• Exercise goal:
Please return every entry below exactly as written, without any of its pictures.
········
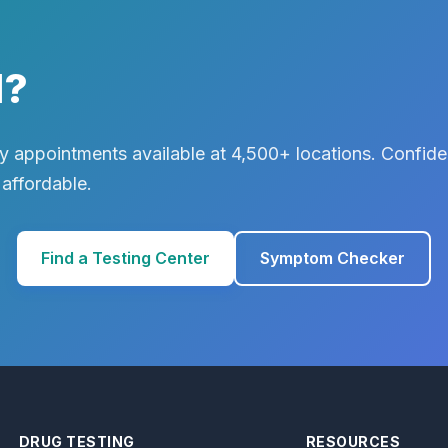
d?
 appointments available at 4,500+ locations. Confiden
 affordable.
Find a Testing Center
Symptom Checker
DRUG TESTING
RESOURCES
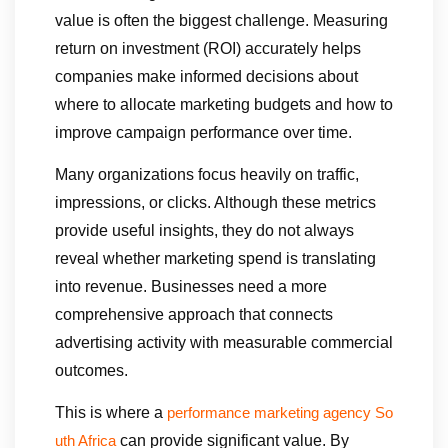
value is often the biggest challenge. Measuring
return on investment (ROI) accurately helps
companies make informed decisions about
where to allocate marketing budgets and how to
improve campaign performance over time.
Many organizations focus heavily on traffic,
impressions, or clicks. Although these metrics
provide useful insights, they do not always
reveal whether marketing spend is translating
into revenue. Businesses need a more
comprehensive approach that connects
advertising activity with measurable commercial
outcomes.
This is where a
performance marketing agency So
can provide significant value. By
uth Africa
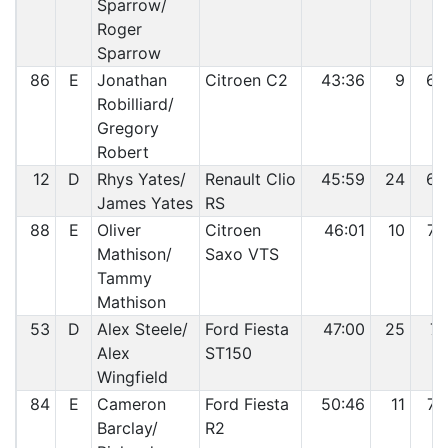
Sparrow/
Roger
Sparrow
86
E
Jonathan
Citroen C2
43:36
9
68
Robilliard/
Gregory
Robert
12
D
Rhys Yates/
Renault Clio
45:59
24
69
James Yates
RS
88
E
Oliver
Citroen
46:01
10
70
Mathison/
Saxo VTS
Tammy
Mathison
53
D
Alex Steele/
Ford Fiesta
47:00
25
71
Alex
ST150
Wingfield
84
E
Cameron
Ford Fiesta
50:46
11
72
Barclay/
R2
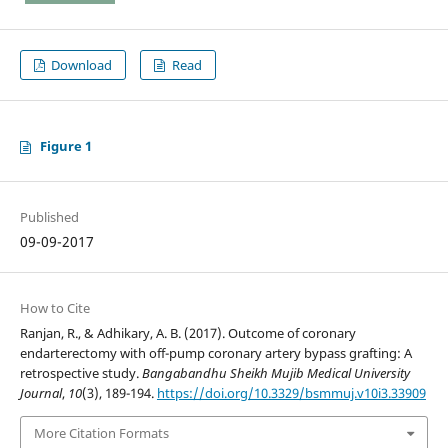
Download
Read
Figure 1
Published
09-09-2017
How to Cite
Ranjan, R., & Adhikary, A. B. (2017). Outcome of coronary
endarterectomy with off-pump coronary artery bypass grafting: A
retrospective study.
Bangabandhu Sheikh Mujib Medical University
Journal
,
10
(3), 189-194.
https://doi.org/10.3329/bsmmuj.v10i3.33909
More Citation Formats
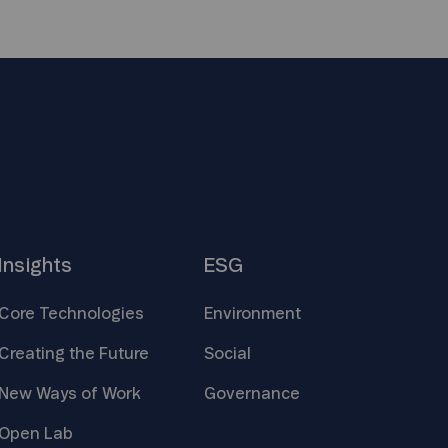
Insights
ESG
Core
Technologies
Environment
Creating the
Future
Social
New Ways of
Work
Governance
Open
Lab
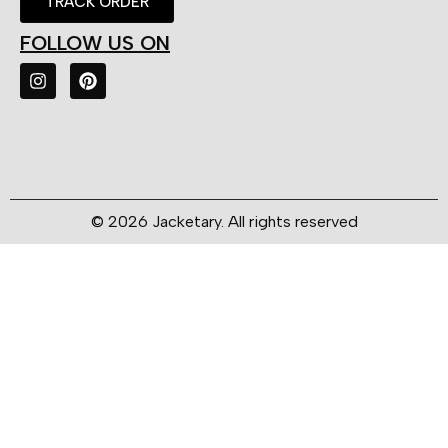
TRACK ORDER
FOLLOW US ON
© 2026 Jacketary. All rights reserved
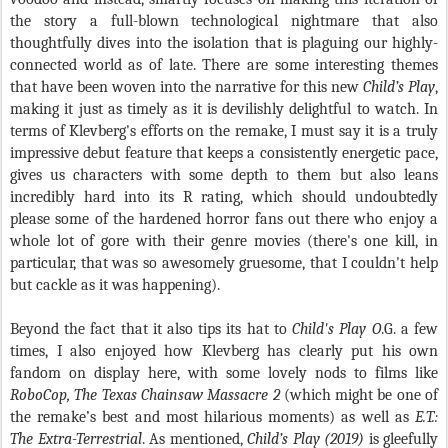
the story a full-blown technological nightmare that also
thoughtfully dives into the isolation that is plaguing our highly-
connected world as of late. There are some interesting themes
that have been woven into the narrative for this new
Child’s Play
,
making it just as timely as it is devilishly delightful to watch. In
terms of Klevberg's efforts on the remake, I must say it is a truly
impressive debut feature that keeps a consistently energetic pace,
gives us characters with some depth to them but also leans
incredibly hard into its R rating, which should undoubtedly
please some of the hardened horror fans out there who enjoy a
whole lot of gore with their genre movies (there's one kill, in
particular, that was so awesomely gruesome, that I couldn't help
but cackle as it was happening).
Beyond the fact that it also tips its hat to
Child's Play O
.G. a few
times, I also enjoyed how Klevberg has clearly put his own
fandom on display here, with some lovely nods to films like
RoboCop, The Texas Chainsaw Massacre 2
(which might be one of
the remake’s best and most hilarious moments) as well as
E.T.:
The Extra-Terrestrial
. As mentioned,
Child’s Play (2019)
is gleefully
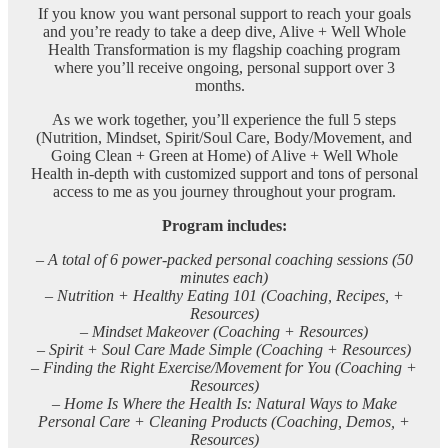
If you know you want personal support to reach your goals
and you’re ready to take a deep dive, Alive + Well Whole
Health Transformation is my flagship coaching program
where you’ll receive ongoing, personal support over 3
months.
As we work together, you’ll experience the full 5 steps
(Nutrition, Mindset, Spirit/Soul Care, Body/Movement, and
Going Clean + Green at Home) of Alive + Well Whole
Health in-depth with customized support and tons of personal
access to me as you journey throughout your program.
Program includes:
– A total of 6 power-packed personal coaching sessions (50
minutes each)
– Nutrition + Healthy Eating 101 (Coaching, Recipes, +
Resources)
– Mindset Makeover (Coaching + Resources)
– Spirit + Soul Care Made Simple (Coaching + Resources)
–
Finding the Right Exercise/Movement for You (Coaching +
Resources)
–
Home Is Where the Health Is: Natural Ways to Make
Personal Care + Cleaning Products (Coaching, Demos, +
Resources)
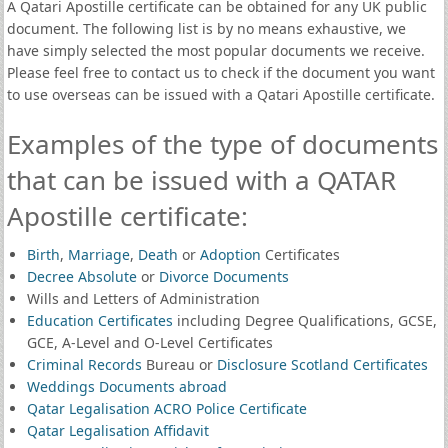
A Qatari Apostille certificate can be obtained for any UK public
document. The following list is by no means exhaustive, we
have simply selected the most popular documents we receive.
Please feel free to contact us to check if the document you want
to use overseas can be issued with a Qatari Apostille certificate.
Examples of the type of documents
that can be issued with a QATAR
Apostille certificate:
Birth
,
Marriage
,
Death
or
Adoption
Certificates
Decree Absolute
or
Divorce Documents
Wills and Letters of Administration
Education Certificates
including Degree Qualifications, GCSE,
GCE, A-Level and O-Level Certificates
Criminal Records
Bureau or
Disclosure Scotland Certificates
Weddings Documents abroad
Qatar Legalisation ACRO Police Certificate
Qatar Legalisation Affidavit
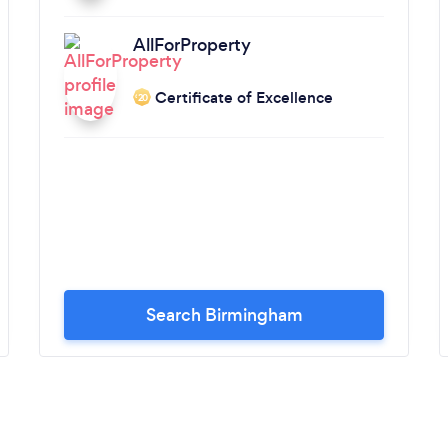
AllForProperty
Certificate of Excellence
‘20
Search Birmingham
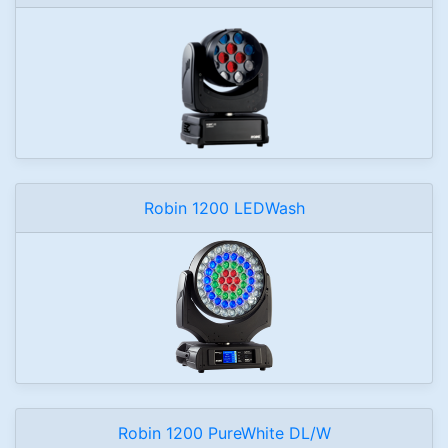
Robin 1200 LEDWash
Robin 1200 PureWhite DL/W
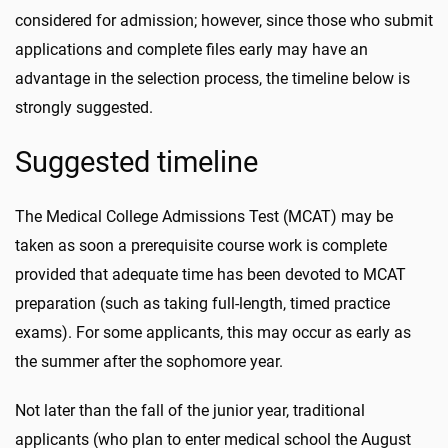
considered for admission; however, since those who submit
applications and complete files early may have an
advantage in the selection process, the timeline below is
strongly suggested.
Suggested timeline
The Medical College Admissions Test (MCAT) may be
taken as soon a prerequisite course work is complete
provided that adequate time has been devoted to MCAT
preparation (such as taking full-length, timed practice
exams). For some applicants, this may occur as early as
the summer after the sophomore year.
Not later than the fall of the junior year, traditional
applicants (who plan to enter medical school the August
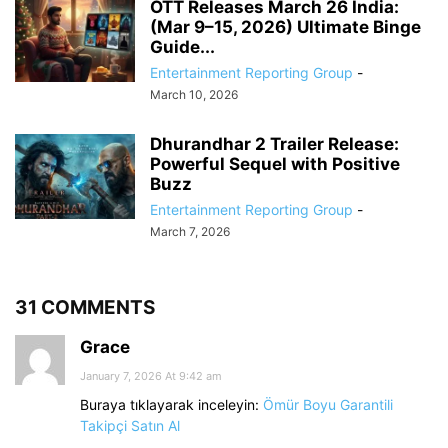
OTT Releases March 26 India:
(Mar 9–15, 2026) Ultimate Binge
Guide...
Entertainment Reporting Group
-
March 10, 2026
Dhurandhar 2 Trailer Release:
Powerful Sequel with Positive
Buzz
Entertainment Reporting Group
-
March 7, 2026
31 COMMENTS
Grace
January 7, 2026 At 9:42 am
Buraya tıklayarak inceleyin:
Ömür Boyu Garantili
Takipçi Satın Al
········
• Answer space:
d?
 appointments available at 4,500+ locations. Confiden
 affordable.
Find a Testing Center
Symptom Checker
DRUG TESTING
RESOURCES
value is often the biggest challenge. Measuring
return on investment (ROI) accurately helps
companies make informed decisions about
where to allocate marketing budgets and how to
improve campaign performance over time.
Many organizations focus heavily on traffic,
impressions, or clicks. Although these metrics
provide useful insights, they do not always
reveal whether marketing spend is translating
into revenue. Businesses need a more
comprehensive approach that connects
advertising activity with measurable commercial
outcomes.
This is where a
performance marketing agency So
can provide significant value. By
uth Africa
Sparrow/
Roger
Sparrow
86
E
Jonathan
Citroen C2
43:36
9
68
Robilliard/
Gregory
Robert
12
D
Rhys Yates/
Renault Clio
45:59
24
69
James Yates
RS
88
E
Oliver
Citroen
46:01
10
70
Mathison/
Saxo VTS
Tammy
Mathison
53
D
Alex Steele/
Ford Fiesta
47:00
25
71
Alex
ST150
Wingfield
84
E
Cameron
Ford Fiesta
50:46
11
72
Barclay/
R2
Download
Read
Figure 1
Published
09-09-2017
How to Cite
Ranjan, R., & Adhikary, A. B. (2017). Outcome of coronary
endarterectomy with off-pump coronary artery bypass grafting: A
retrospective study.
Bangabandhu Sheikh Mujib Medical University
Journal
,
10
(3), 189-194.
https://doi.org/10.3329/bsmmuj.v10i3.33909
More Citation Formats
Insights
ESG
Core
Technologies
Environment
Creating the
Future
Social
New Ways of
Work
Governance
Open
Lab
TRACK ORDER
FOLLOW US ON
© 2026 Jacketary. All rights reserved
the story a full-blown technological nightmare that also
thoughtfully dives into the isolation that is plaguing our highly-
connected world as of late. There are some interesting themes
that have been woven into the narrative for this new
Child’s Play
,
making it just as timely as it is devilishly delightful to watch. In
terms of Klevberg's efforts on the remake, I must say it is a truly
impressive debut feature that keeps a consistently energetic pace,
gives us characters with some depth to them but also leans
incredibly hard into its R rating, which should undoubtedly
please some of the hardened horror fans out there who enjoy a
whole lot of gore with their genre movies (there's one kill, in
particular, that was so awesomely gruesome, that I couldn't help
but cackle as it was happening).
Beyond the fact that it also tips its hat to
Child's Play O
.G. a few
times, I also enjoyed how Klevberg has clearly put his own
fandom on display here, with some lovely nods to films like
RoboCop, The Texas Chainsaw Massacre 2
(which might be one of
the remake’s best and most hilarious moments) as well as
E.T.:
The Extra-Terrestrial
. As mentioned,
Child’s Play (2019)
is gleefully
If you know you want personal support to reach your goals
and you’re ready to take a deep dive, Alive + Well Whole
Health Transformation is my flagship coaching program
where you’ll receive ongoing, personal support over 3
months.
As we work together, you’ll experience the full 5 steps
(Nutrition, Mindset, Spirit/Soul Care, Body/Movement, and
Going Clean + Green at Home) of Alive + Well Whole
Health in-depth with customized support and tons of personal
access to me as you journey throughout your program.
Program includes:
– A total of 6 power-packed personal coaching sessions (50
minutes each)
– Nutrition + Healthy Eating 101 (Coaching, Recipes, +
Resources)
– Mindset Makeover (Coaching + Resources)
– Spirit + Soul Care Made Simple (Coaching + Resources)
–
Finding the Right Exercise/Movement for You (Coaching +
Resources)
–
Home Is Where the Health Is: Natural Ways to Make
Personal Care + Cleaning Products (Coaching, Demos, +
Resources)
A Qatari Apostille certificate can be obtained for any UK public
document. The following list is by no means exhaustive, we
have simply selected the most popular documents we receive.
Please feel free to contact us to check if the document you want
to use overseas can be issued with a Qatari Apostille certificate.
Examples of the type of documents
that can be issued with a QATAR
Apostille certificate:
Birth
,
Marriage
,
Death
or
Adoption
Certificates
Decree Absolute
or
Divorce Documents
Wills and Letters of Administration
Education Certificates
including Degree Qualifications, GCSE,
GCE, A-Level and O-Level Certificates
Criminal Records
Bureau or
Disclosure Scotland Certificates
Weddings Documents abroad
Qatar Legalisation ACRO Police Certificate
Qatar Legalisation Affidavit
AllForProperty
Certificate of Excellence
‘20
Search Birmingham
Robin 1200 LEDWash
Robin 1200 PureWhite DL/W
considered for admission; however, since those who submit
applications and complete files early may have an
advantage in the selection process, the timeline below is
strongly suggested.
Suggested timeline
The Medical College Admissions Test (MCAT) may be
taken as soon a prerequisite course work is complete
provided that adequate time has been devoted to MCAT
preparation (such as taking full-length, timed practice
exams). For some applicants, this may occur as early as
the summer after the sophomore year.
Not later than the fall of the junior year, traditional
applicants (who plan to enter medical school the August
OTT Releases March 26 India:
(Mar 9–15, 2026) Ultimate Binge
Guide...
Entertainment Reporting Group
-
March 10, 2026
Dhurandhar 2 Trailer Release:
Powerful Sequel with Positive
Buzz
Entertainment Reporting Group
-
March 7, 2026
31 COMMENTS
Grace
January 7, 2026 At 9:42 am
Buraya tıklayarak inceleyin:
Ömür Boyu Garantili
Takipçi Satın Al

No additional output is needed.